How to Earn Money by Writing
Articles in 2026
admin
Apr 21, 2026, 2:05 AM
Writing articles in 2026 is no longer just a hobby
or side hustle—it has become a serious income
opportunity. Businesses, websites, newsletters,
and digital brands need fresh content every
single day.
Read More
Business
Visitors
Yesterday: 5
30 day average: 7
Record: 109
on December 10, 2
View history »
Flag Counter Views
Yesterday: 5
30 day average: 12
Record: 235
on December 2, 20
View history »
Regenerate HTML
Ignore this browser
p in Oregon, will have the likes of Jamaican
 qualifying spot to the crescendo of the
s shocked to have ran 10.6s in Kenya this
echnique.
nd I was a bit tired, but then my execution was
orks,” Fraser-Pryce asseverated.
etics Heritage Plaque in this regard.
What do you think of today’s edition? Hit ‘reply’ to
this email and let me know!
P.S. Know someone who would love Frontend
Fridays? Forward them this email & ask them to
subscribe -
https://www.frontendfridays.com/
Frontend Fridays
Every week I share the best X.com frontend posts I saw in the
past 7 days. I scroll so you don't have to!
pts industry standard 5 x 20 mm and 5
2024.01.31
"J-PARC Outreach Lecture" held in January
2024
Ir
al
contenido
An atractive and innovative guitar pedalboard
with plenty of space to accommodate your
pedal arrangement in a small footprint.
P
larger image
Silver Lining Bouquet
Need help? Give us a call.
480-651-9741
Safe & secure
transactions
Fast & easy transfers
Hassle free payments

········

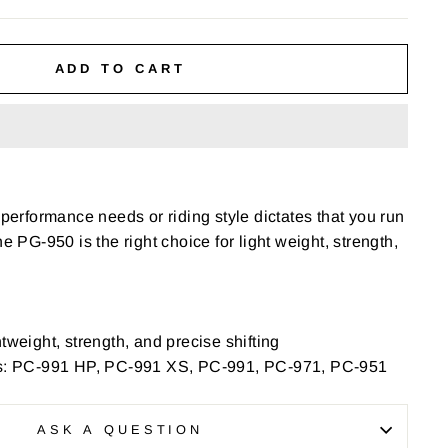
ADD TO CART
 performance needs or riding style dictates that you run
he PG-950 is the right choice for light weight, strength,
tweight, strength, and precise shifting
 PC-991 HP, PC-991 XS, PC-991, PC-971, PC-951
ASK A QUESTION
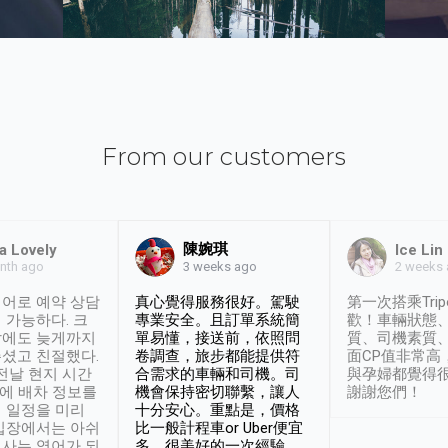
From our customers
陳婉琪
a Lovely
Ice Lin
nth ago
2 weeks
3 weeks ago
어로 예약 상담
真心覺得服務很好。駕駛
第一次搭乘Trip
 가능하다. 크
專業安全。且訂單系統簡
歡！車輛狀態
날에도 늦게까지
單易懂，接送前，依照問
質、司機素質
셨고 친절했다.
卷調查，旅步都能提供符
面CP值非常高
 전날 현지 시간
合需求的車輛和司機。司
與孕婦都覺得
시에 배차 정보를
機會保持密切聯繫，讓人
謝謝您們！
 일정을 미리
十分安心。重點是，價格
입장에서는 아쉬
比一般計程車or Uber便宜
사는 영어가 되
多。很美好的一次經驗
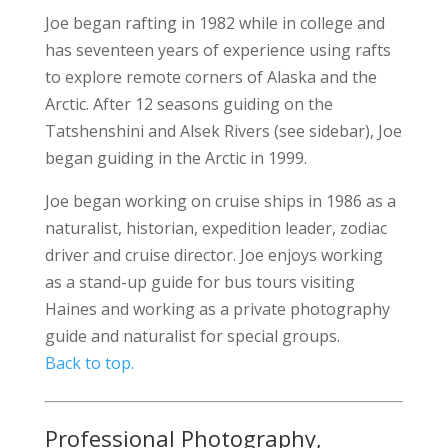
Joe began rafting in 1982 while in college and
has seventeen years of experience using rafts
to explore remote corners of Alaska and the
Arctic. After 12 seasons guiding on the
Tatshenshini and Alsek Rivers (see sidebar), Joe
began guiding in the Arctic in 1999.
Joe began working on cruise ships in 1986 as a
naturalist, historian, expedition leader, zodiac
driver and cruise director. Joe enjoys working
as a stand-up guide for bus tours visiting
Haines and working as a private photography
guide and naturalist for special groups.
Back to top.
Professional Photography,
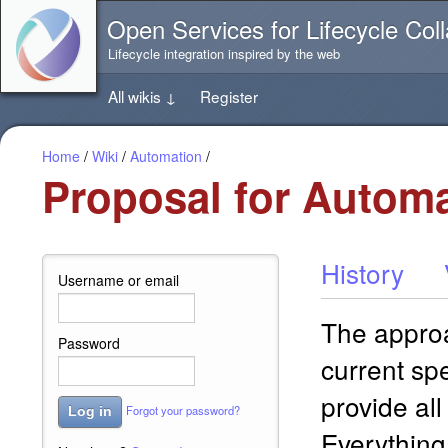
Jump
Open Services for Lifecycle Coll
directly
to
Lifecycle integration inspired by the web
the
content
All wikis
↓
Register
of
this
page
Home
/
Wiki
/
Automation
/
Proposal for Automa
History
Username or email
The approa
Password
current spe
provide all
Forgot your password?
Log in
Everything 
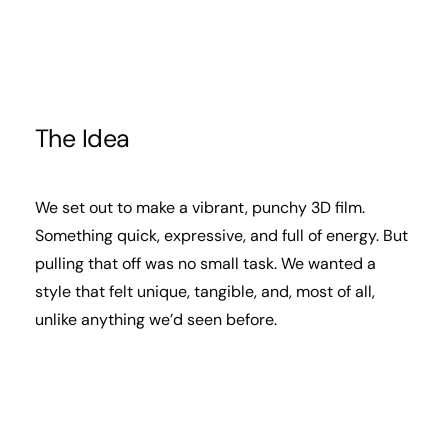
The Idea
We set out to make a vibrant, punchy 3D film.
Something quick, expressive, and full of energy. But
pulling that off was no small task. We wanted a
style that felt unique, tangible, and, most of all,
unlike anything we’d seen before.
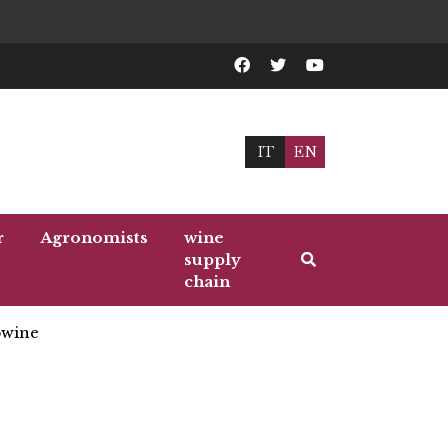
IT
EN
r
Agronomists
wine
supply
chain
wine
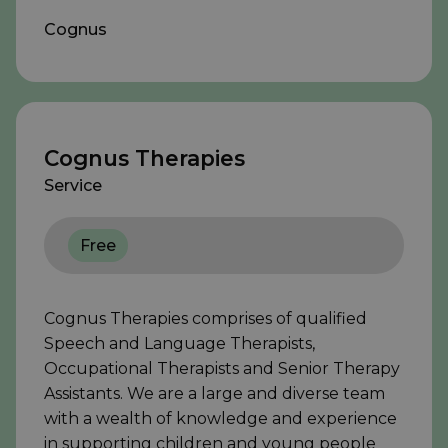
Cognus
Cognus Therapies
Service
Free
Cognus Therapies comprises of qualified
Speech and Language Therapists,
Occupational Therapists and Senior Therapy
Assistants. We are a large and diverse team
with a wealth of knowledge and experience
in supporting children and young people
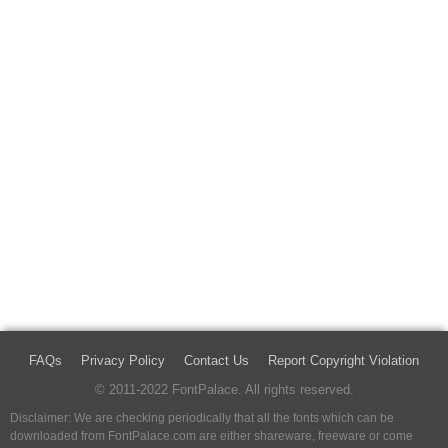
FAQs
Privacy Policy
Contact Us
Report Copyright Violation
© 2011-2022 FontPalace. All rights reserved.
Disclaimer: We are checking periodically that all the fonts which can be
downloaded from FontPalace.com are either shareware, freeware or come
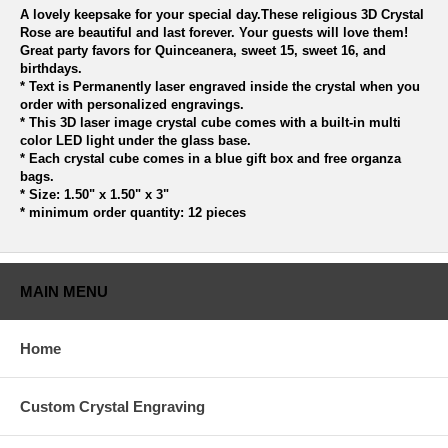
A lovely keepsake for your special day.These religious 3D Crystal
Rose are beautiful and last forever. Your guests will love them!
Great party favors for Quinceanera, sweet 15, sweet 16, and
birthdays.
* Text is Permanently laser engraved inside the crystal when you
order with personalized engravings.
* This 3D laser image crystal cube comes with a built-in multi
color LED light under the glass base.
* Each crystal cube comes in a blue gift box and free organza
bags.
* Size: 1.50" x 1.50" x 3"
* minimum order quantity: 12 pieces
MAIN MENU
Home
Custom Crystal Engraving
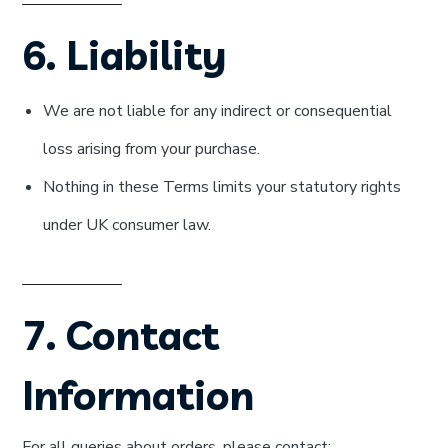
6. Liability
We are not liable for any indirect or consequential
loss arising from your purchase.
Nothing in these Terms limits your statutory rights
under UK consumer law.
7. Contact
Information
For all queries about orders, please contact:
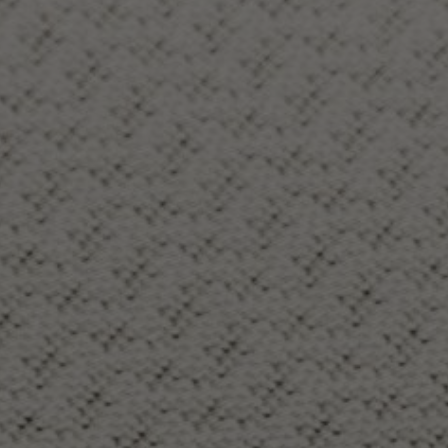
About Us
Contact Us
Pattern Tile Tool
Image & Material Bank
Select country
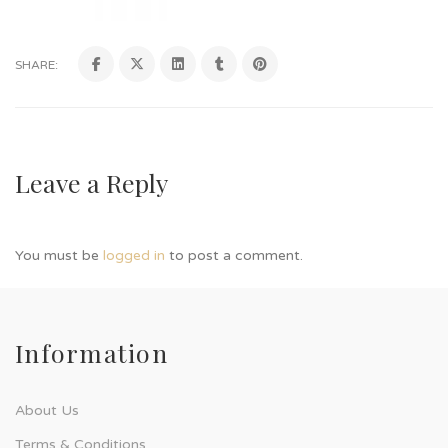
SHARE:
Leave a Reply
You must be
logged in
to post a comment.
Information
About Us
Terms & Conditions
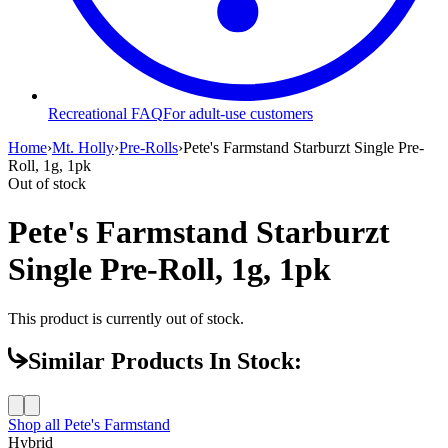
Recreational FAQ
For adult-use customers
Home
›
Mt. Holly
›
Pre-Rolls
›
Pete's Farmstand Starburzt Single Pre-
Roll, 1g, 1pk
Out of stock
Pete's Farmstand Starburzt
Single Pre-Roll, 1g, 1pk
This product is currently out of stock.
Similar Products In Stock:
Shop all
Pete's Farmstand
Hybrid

········

Please copy out from the data above, without any picture, exactly the lines running from the one that holds "pulling that off" through the one that holds "Occupational Therapists and Senior Therapy", and nothing beyond them.

Reply to the exercise =>
pulling that off was no small task. We wanted a
style that felt unique, tangible, and, most of all,
unlike anything we’d seen before.
IT
EN
r
Agronomists
wine
supply
chain
wine
Cognus
Cognus Therapies
Service
Free
Cognus Therapies comprises of qualified
Speech and Language Therapists,
Occupational Therapists and Senior Therapy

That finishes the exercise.